Saved data entries:
■ ■ ■ ■ ■
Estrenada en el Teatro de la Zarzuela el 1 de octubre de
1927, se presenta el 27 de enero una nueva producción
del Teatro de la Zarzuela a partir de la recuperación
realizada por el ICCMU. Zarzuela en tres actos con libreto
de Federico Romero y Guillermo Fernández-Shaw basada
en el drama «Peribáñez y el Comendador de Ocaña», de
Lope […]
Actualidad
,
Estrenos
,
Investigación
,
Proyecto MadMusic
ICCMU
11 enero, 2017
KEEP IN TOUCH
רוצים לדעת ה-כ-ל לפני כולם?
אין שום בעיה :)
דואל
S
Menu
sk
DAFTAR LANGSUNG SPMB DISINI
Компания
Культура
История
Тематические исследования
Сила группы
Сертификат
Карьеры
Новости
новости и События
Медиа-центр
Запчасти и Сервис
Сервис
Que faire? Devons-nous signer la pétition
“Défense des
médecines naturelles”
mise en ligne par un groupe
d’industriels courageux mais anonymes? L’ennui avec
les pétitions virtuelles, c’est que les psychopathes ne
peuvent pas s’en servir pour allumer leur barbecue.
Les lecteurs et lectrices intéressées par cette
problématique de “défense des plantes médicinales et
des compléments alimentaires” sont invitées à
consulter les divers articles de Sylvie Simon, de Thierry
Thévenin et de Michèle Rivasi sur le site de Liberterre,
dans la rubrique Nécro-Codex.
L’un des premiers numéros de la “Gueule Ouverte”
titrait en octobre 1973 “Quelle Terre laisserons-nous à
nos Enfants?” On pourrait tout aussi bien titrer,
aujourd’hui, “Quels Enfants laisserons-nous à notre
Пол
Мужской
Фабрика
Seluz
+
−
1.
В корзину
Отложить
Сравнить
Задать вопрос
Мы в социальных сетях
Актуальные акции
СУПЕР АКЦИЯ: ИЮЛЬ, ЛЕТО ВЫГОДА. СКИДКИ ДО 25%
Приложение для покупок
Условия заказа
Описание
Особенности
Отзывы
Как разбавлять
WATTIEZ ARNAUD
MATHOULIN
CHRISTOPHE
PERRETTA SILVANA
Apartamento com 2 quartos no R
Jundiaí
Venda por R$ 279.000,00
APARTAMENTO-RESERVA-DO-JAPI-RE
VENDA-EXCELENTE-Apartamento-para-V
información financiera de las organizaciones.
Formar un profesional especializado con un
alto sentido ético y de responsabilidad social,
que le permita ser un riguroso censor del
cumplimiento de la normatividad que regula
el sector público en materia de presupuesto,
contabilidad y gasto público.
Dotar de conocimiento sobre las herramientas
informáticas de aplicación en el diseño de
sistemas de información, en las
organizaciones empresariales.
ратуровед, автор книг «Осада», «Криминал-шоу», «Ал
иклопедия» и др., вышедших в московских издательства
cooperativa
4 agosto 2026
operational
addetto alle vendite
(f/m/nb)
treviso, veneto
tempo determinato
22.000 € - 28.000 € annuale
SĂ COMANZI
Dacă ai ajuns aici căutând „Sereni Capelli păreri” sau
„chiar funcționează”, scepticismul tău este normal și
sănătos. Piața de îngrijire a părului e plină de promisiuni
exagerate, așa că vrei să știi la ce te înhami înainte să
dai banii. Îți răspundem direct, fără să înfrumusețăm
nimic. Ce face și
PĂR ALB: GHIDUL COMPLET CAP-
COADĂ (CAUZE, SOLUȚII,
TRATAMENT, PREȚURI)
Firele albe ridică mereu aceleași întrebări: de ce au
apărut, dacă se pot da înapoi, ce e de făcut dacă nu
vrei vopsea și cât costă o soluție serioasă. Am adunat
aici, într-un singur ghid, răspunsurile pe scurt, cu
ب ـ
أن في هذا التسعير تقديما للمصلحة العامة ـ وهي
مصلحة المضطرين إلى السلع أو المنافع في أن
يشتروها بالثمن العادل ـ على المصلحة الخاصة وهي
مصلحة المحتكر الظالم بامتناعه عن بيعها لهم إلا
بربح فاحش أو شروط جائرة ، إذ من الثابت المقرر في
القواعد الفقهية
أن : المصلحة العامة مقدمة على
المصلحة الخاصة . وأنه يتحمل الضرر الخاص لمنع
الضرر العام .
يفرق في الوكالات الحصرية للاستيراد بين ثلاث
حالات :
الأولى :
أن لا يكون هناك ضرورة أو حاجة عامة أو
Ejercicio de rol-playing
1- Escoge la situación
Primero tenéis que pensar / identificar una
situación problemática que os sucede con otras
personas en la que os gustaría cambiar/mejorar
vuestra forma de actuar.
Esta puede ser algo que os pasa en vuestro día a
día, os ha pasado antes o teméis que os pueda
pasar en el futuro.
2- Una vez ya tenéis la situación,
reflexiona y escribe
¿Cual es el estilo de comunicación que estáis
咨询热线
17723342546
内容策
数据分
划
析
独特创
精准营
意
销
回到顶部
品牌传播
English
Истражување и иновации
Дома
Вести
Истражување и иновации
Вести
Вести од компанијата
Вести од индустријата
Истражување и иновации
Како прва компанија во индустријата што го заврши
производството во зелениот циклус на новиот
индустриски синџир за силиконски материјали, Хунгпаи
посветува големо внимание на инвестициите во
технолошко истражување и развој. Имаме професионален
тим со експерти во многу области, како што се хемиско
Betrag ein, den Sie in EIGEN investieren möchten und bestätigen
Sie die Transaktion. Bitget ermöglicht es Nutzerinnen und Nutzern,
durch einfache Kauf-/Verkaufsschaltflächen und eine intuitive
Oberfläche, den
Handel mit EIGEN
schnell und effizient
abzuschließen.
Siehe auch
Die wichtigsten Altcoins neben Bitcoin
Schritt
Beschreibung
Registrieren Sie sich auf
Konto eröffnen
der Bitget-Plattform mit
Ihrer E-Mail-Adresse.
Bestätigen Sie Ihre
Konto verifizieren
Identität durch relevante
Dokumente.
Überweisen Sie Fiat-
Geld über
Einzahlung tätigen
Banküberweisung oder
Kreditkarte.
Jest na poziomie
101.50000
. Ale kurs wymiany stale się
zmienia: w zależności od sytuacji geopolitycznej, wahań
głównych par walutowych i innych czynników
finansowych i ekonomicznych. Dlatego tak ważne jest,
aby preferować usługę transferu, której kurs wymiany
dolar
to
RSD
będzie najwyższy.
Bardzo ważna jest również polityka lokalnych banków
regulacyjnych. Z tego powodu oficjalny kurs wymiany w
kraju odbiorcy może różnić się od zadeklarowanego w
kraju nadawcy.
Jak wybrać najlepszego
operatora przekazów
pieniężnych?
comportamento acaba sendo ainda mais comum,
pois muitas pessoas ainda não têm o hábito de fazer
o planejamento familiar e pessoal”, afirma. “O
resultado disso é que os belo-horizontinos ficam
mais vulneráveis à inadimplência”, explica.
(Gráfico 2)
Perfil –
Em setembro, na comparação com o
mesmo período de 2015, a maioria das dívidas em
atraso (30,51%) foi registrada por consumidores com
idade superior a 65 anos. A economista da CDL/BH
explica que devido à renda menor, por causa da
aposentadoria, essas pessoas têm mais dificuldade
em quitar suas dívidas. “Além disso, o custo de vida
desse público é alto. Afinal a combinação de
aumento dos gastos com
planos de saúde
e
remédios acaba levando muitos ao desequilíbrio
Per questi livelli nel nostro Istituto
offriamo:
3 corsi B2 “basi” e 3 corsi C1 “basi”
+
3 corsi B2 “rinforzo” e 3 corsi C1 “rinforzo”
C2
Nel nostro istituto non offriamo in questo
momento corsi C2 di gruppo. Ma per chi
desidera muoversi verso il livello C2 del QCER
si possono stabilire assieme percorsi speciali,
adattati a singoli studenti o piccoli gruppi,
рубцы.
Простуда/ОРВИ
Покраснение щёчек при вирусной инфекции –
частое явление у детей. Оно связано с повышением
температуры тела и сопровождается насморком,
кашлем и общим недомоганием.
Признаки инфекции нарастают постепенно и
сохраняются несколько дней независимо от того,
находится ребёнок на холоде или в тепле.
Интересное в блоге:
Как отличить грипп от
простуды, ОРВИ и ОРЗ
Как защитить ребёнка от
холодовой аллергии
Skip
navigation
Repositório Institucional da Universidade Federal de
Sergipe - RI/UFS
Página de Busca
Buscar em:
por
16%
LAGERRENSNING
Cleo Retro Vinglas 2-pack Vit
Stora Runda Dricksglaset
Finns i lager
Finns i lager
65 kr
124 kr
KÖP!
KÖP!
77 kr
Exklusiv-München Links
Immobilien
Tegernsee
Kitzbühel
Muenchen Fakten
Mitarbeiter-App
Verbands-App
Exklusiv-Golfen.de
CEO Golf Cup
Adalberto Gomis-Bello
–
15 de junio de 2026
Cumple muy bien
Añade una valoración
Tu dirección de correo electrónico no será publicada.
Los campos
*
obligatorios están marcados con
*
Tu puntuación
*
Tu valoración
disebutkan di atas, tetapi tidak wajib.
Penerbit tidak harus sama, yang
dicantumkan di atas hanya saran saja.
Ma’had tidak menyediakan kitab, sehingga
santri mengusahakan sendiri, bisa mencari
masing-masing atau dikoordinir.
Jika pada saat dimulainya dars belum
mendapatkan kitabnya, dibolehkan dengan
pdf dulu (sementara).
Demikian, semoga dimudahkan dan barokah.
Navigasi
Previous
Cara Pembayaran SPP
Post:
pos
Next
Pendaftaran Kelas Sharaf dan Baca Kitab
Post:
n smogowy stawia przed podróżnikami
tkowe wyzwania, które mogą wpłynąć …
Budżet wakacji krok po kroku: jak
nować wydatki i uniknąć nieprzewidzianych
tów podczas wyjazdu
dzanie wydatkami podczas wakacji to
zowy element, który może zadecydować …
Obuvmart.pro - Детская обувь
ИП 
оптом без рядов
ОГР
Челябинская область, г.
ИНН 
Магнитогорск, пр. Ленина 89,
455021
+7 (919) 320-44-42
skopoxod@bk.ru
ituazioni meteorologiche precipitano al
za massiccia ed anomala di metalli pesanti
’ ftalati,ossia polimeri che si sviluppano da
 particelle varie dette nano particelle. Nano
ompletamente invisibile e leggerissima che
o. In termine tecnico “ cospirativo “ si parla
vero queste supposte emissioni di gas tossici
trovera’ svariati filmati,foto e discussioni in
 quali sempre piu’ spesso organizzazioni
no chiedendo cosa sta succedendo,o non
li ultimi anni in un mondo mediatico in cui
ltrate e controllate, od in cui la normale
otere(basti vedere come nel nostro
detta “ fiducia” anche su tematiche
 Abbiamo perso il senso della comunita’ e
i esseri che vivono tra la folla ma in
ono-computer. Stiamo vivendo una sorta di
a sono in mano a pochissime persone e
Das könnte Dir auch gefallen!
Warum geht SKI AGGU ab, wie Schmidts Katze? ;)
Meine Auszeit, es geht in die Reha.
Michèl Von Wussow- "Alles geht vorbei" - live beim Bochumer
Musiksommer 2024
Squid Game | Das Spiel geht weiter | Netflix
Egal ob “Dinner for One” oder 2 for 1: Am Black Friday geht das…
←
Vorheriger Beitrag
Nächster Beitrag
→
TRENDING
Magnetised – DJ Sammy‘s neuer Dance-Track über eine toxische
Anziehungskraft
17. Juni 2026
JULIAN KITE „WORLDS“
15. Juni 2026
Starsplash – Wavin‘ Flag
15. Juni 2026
■ ■ ■ ■ ■
» Problem to work on
Repeat the lines above, from the one containing "Nächster Beitrag" to the final line, word for word and with nothing else.

» Written response
Nächster Beitrag
→
TRENDING
Magnetised – DJ Sammy‘s neuer Dance-Track über eine toxische
Anziehungskraft
17. Juni 2026
JULIAN KITE „WORLDS“
15. Juni 2026
Starsplash – Wavin‘ Flag
15. Juni 2026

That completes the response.